Work instructions – Please count the lines in the data below that mention the word "отправлено", then give only the total.

--------------------------------

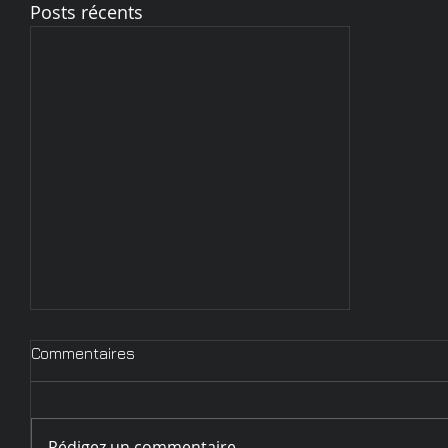
Posts récents
Commentaires
Rédigez un commentaire...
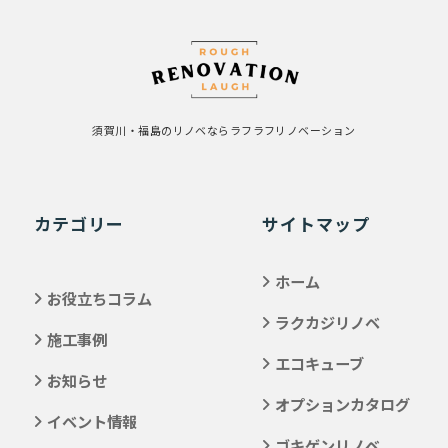
須賀川・福島のリノベならラフラフリノベーション
カテゴリー
サイトマップ
ホーム
お役立ちコラム
ラクカジリノベ
施工事例
エコキューブ
お知らせ
オプションカタログ
イベント情報
ゴキゲンリノベ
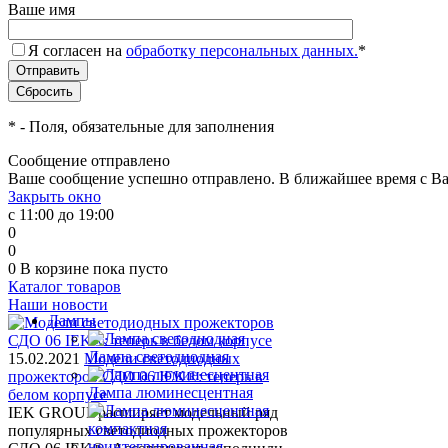
Ваше имя
Я согласен на
обработку персональных данных.
*
*
- Поля, обязательные для заполнения
Сообщение отправлено
Ваше сообщение успешно отправлено. В ближайшее время с Ва
Закрыть окно
с 11:00 до 19:00
0
0
0
В корзине
пока пусто
Каталог товаров
Наши новости
Лампы
Лампа светодиодная
15.02.2021
Модели светодиодных
прожекторов СДО 06 IEK®: теперь в
Лампа люминесцентная
белом корпусе
IEK GROUP расширяет модельный ряд
популярных светодиодных прожекторов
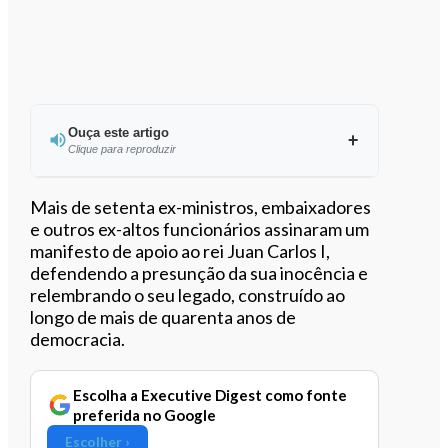
Ouça este artigo
Clique para reproduzir
Ouvir este artigo
Mais de setenta ex-ministros, embaixadores
e outros ex-altos funcionários assinaram um
manifesto de apoio ao rei Juan Carlos I,
defendendo a presunção da sua inocência e
relembrando o seu legado, construído ao
longo de mais de quarenta anos de
democracia.
Escolha a Executive Digest como fonte
preferida no Google
Escolher ›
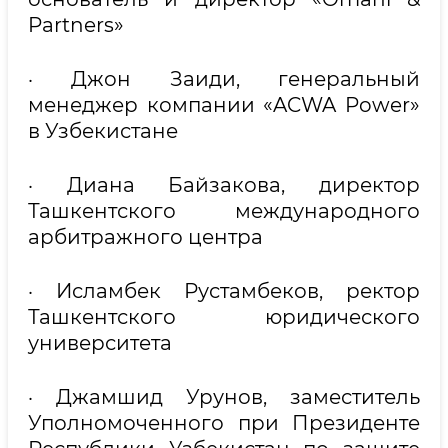
Partners»
· Джон Заиди, генеральный
менеджер компании «ACWA Power»
в Узбекистане
· Диана Байзакова, директор
Ташкентского международного
арбитражного центра
· Исламбек Рустамбеков, ректор
Ташкентского юридического
университета
· Джамшид Урунов, заместитель
Уполномоченного при Президенте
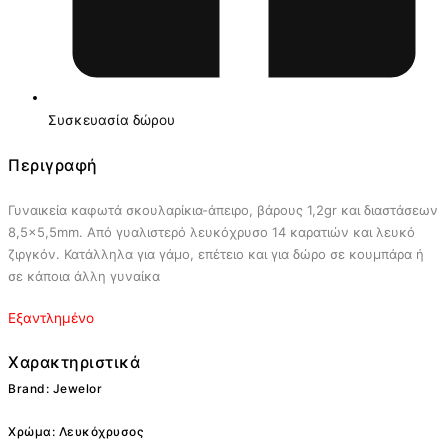
Συσκευασία δώρου
Περιγραφή
Γυναικεία καφωτά σκουλαρίκια-άπειρο, βάρους 1,2gr και διαστάσεων
8,5×5,5mm. Από γυαλιστερό λευκόχρυσο 14 καρατιών και λευκό
ζιργκόν. Κατάλληλα για γάμο, επέτειο και για δώρο σε κουμπάρα ή
σε κάποια άλλη γυναίκα
Εξαντλημένο
Χαρακτηριστικά
Brand: Jewelor
Χρώμα: Λευκόχρυσος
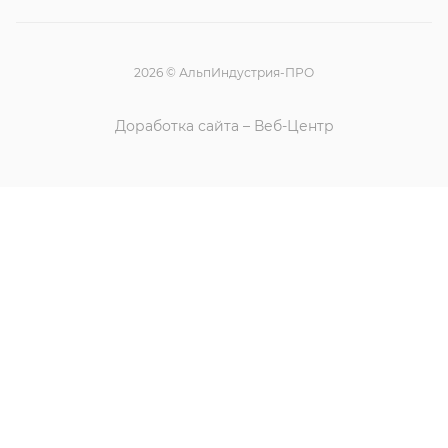
2026 © АльпИндустрия-ПРО
Доработка сайта – Веб-Центр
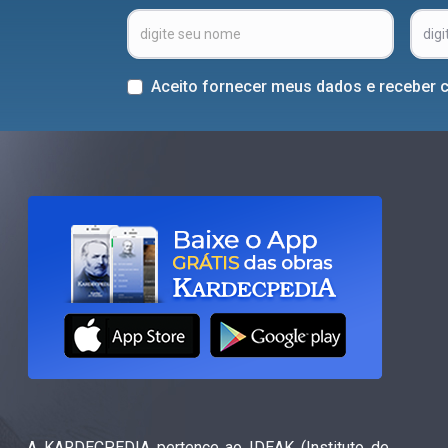
Aceito fornecer meus dados e receber 
A KARDECPEDIA pertence ao IDEAK (Instituto de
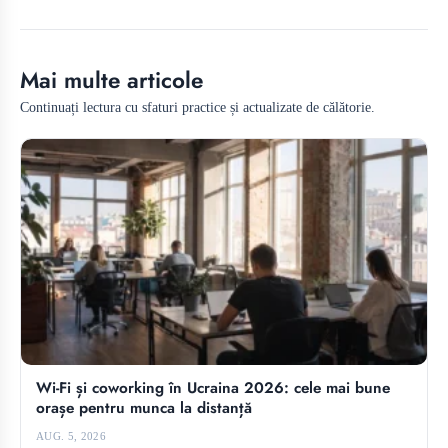
Mai multe articole
Continuați lectura cu sfaturi practice și actualizate de călătorie.
Wi-Fi și coworking în Ucraina 2026: cele mai bune
orașe pentru munca la distanță
AUG. 5, 2026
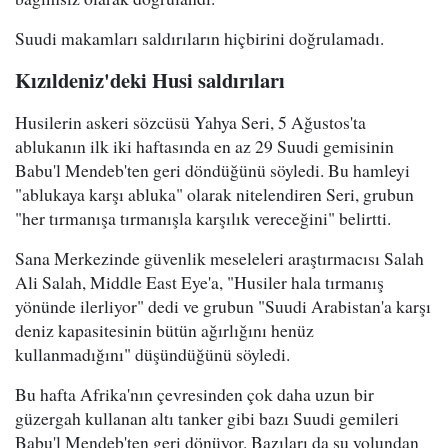
Suudi makamları saldırıların hiçbirini doğrulamadı.
Kızıldeniz'deki Husi saldırıları
Husilerin askeri sözcüsü Yahya Seri, 5 Ağustos'ta
ablukanın ilk iki haftasında en az 29 Suudi gemisinin
Babu'l Mendeb'ten geri döndüğünü söyledi. Bu hamleyi
"ablukaya karşı abluka" olarak nitelendiren Seri, grubun
"her tırmanışa tırmanışla karşılık vereceğini" belirtti.
Sana Merkezinde güvenlik meseleleri araştırmacısı Salah
Ali Salah, Middle East Eye'a, "Husiler hala tırmanış
yönünde ilerliyor" dedi ve grubun "Suudi Arabistan'a karşı
deniz kapasitesinin bütün ağırlığını henüz
kullanmadığını" düşündüğünü söyledi.
Bu hafta Afrika'nın çevresinden çok daha uzun bir
güzergah kullanan altı tanker gibi bazı Suudi gemileri
Babu'l Mendeb'ten geri dönüyor. Bazıları da su yolundan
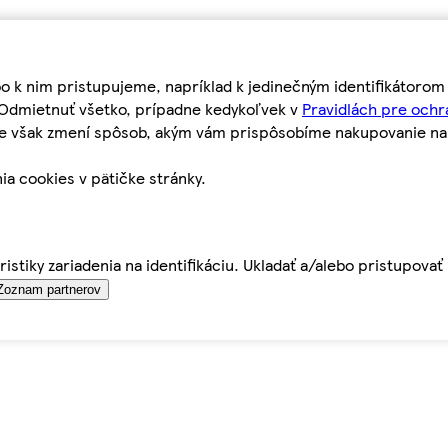
bo k nim pristupujeme, napríklad k jedinečným identifikátoro
o Odmietnuť všetko, prípadne kedykoľvek v
Pravidlách pre ochr
tie však zmení spôsob, akým vám prispôsobíme nakupovanie n
ia cookies v pätičke stránky.
istiky zariadenia na identifikáciu. Ukladať a/alebo pristupova
Zoznam partnerov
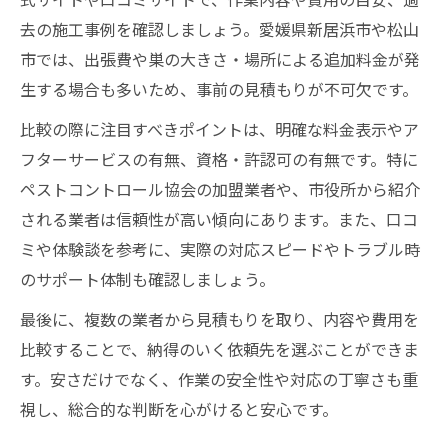
去の施工事例を確認しましょう。愛媛県新居浜市や松山
市では、出張費や巣の大きさ・場所による追加料金が発
生する場合も多いため、事前の見積もりが不可欠です。
比較の際に注目すべきポイントは、明確な料金表示やア
フターサービスの有無、資格・許認可の有無です。特に
ペストコントロール協会の加盟業者や、市役所から紹介
される業者は信頼性が高い傾向にあります。また、口コ
ミや体験談を参考に、実際の対応スピードやトラブル時
のサポート体制も確認しましょう。
最後に、複数の業者から見積もりを取り、内容や費用を
比較することで、納得のいく依頼先を選ぶことができま
す。安さだけでなく、作業の安全性や対応の丁寧さも重
視し、総合的な判断を心がけると安心です。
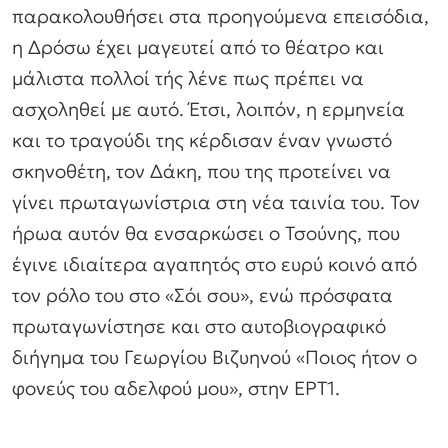
παρακολουθήσει στα προηγούμενα επεισόδια,
η Δρόσω έχει μαγευτεί από το θέατρο και
μάλιστα πολλοί τής λένε πως πρέπει να
ασχοληθεί με αυτό. Έτσι, λοιπόν, η ερμηνεία
και το τραγούδι της κέρδισαν έναν γνωστό
σκηνοθέτη, τον Δάκη, που της προτείνει να
γίνει πρωταγωνίστρια στη νέα ταινία του. Τον
ήρωα αυτόν θα ενσαρκώσει ο Τσούνης, που
έγινε ιδιαίτερα αγαπητός στο ευρύ κοινό από
τον ρόλο του στο «Σόι σου», ενώ πρόσφατα
πρωταγωνίστησε και στο αυτοβιογραφικό
διήγημα του Γεωργίου Βιζυηνού «Ποιος ήτον ο
φονεύς του αδελφού μου», στην ΕΡΤ1.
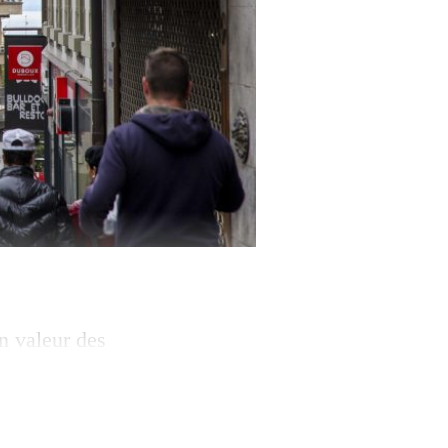
n valeur des
 des Plaines-du-
té compte
aces publics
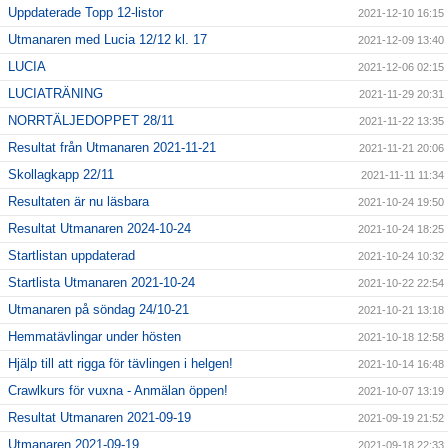
Uppdaterade Topp 12-listor
2021-12-10 16:15
Utmanaren med Lucia 12/12 kl. 17
2021-12-09 13:40
LUCIA
2021-12-06 02:15
LUCIATRÄNING
2021-11-29 20:31
NORRTÄLJEDOPPET 28/11
2021-11-22 13:35
Resultat från Utmanaren 2021-11-21
2021-11-21 20:06
Skollagkapp 22/11
2021-11-11 11:34
Resultaten är nu läsbara
2021-10-24 19:50
Resultat Utmanaren 2024-10-24
2021-10-24 18:25
Startlistan uppdaterad
2021-10-24 10:32
Startlista Utmanaren 2021-10-24
2021-10-22 22:54
Utmanaren på söndag 24/10-21
2021-10-21 13:18
Hemmatävlingar under hösten
2021-10-18 12:58
Hjälp till att rigga för tävlingen i helgen!
2021-10-14 16:48
Crawlkurs för vuxna - Anmälan öppen!
2021-10-07 13:19
Resultat Utmanaren 2021-09-19
2021-09-19 21:52
Utmanaren 2021-09-19
2021-09-18 22:33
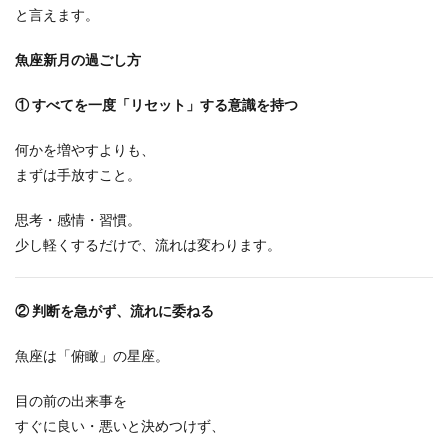
と言えます。
魚座新月の過ごし方
①
すべてを一度「リセット」する意識を持つ
何かを増やすよりも、
まずは手放すこと。
思考・感情・習慣。
少し軽くするだけで、流れは変わります。
②
判断を急がず、流れに委ねる
魚座は「俯瞰」の星座。
目の前の出来事を
すぐに良い・悪いと決めつけず、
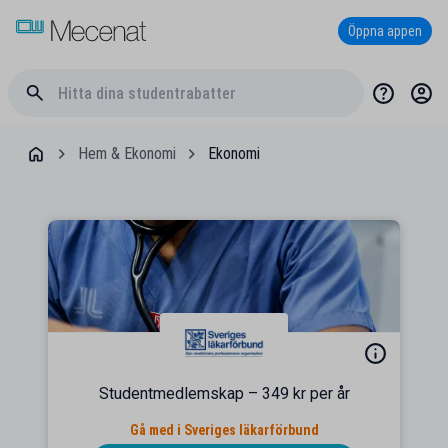
Öppna appen
Hem & Ekonomi
Ekonomi
Studentmedlemskap – 349 kr per år
Gå med i Sveriges läkarförbund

--------------------------------

Reply to the exercise – 2